# Task goal
Gather from the listing below each line that includes the word "determination", and copy it.

** Opening Available records block **

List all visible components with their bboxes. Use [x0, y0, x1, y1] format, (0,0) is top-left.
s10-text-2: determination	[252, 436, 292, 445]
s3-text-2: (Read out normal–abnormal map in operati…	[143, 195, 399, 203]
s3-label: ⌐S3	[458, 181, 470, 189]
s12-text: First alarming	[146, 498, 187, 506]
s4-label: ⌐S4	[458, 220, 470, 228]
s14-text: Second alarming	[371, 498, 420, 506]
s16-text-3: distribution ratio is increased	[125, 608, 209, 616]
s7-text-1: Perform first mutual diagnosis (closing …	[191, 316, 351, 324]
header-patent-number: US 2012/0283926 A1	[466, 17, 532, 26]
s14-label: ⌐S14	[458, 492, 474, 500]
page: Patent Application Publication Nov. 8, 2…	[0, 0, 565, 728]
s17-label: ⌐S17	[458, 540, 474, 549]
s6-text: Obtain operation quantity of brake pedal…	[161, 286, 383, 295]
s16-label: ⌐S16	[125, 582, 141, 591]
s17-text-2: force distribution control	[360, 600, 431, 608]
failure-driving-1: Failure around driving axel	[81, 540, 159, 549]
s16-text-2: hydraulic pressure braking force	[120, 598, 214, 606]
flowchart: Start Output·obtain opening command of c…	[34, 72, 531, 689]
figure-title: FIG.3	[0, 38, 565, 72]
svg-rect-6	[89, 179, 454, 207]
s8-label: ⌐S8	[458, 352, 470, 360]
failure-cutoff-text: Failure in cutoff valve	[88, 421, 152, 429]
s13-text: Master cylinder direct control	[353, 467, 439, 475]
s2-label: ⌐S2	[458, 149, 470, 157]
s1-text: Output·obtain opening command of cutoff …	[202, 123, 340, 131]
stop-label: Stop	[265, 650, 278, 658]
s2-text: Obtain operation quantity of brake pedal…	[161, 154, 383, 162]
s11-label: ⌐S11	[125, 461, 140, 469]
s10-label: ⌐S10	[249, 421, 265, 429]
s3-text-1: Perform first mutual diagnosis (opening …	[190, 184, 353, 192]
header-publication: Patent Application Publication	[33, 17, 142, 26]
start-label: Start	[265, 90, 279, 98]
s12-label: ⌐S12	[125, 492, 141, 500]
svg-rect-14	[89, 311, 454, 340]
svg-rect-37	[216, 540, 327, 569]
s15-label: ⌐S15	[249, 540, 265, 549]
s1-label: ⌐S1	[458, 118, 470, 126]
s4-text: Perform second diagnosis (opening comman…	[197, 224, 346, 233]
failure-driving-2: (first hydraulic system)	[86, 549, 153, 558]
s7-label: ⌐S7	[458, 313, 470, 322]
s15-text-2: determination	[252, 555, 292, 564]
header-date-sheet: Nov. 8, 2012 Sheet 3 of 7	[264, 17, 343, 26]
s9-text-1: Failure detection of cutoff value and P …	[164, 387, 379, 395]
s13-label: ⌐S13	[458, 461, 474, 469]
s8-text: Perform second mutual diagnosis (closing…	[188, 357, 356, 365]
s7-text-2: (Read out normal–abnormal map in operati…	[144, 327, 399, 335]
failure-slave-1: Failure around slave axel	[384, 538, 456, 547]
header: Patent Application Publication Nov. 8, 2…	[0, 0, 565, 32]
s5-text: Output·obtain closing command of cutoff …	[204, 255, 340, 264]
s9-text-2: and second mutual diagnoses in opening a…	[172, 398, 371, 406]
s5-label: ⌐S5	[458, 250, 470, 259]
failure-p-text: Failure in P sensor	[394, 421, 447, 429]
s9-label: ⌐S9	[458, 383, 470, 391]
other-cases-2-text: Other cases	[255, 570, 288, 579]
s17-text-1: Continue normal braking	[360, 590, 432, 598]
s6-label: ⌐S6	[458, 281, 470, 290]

** Closing Available records block **

# Output
s10-text-2: determination	[252, 436, 292, 445]
s15-text-2: determination	[252, 555, 292, 564]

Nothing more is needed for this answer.